09.05.23

Expert comment: European Central Bank raises interest rates

Categories: Salford Business School

In response to the European Central Bank’s decision to raise interest rates by 0.25 percentage points to 3.25%, Salford Business School expert, Dr Solmaz Rohani, shares her thoughts. Dr Rohani also calls for policymakers and business leaders alike to consider the environmental impact of their decisions, including decisions around interest rates. 

“The recent decision by the European Central Bank (ECB) to raise interest rates by 0.25 percentage points to 3.25% can cause some concern among environmentalists and advocates of sustainable business practices. While the move is intended to control inflation, it may have unintended consequences for the environment.

“One of the main ways in which higher interest rates can affect the environment is through their impact on borrowing and investment decisions. When borrowing becomes more expensive, it can be challenging for individuals and companies to finance environmentally-friendly projects. This could discourage investment in green technologies or renewable energy projects, which could negatively impact their carbon footprint and environmental performance. Similarly, higher interest rates could also lead to a reduction in consumer spending, which could lead to a decrease in demand for environmentally-friendly products and services.

“Furthermore, the cost of energy may also be affected by higher interest rates. It may become more expensive for energy companies to borrow money to invest in renewable energy infrastructure, which could lead to an increase in the cost of renewable energy. This could make non-renewable energy sources more attractive, resulting in a higher carbon footprint.

“Despite these potential negative impacts, it is worth noting that the ECB has eased the pace of increase in interest rates. This may help to mitigate some of the more severe consequences of a sudden and steep interest rate hike. Moreover, policies that encourage investment in green technologies and renewable energy could help to offset some of the negative effects of rising interest rates on the environment. For example, governments could provide tax incentives or subsidies for businesses that invest in renewable energy infrastructure, or offer loans at lower interest rates for green projects.

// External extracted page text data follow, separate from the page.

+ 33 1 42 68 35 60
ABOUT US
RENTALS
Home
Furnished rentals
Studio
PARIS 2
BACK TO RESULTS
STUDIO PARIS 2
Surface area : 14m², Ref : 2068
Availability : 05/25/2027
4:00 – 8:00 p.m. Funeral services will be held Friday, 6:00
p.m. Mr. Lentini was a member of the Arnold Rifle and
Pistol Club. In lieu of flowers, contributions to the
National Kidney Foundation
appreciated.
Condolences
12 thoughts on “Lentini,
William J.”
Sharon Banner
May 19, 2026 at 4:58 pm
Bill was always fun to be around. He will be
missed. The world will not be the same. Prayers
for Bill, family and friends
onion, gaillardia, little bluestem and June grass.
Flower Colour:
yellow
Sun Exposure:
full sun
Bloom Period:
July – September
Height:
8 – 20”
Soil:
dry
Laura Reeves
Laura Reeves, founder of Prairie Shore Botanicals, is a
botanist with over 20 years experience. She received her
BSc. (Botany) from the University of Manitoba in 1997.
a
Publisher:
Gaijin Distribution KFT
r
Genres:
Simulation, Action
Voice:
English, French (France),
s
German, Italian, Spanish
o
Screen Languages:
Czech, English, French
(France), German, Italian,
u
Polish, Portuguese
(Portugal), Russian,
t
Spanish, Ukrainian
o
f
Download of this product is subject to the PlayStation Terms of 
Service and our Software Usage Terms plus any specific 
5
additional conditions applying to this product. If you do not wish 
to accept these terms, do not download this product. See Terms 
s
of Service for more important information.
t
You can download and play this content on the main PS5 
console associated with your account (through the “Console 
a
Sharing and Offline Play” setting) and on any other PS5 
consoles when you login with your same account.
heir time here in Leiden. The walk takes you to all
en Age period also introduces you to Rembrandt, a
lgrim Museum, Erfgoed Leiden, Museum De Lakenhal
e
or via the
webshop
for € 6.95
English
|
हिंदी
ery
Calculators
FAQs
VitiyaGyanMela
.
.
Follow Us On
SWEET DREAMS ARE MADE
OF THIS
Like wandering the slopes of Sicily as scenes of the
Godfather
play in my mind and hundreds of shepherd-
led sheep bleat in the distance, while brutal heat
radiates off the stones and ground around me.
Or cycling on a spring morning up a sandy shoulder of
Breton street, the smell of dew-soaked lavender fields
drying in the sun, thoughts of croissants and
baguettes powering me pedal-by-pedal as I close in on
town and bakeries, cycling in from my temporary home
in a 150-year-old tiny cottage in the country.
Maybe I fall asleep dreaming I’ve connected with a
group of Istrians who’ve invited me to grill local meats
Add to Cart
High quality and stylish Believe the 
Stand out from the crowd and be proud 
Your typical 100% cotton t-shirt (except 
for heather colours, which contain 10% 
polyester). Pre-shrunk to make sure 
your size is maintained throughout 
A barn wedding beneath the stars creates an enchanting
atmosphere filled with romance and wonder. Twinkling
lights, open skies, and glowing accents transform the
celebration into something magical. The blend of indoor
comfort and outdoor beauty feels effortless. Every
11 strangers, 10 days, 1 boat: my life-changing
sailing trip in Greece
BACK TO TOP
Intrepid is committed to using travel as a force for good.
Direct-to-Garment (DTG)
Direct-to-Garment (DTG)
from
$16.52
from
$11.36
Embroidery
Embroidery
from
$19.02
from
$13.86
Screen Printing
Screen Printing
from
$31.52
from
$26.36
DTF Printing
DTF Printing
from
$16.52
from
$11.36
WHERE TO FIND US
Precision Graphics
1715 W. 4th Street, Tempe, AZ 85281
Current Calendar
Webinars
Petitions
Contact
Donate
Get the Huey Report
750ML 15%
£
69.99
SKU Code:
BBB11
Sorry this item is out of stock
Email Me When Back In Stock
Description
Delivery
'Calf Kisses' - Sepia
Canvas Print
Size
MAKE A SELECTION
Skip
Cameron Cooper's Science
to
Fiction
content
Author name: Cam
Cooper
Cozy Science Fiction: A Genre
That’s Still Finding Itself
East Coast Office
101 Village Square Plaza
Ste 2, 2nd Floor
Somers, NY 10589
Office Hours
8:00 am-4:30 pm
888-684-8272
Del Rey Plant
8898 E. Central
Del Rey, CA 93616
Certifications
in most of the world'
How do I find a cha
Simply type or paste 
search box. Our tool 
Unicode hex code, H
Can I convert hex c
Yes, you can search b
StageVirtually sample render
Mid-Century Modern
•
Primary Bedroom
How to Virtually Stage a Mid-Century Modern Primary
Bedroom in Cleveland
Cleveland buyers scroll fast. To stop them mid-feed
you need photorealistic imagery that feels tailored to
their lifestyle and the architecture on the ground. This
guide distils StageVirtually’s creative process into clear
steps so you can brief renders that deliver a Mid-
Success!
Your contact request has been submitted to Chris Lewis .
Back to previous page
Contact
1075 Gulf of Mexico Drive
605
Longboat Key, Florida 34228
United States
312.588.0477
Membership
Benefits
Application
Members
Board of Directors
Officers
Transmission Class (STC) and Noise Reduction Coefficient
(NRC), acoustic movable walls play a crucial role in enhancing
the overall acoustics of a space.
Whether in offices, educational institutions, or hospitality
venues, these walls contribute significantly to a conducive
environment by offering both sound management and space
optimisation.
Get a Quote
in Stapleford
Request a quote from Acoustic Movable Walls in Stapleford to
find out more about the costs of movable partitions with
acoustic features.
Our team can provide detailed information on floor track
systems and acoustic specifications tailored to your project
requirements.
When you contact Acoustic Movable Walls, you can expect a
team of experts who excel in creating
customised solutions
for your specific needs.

“In the long run, sustainable business practices are essential for protecting the environment and ensuring a prosperous future for generations to come. Therefore, it is crucial that policymakers and business leaders alike consider the environmental impact of their decisions, including decisions around interest rates. By balancing the need to control inflation with the need to protect the environment, we can create a more sustainable future for all.”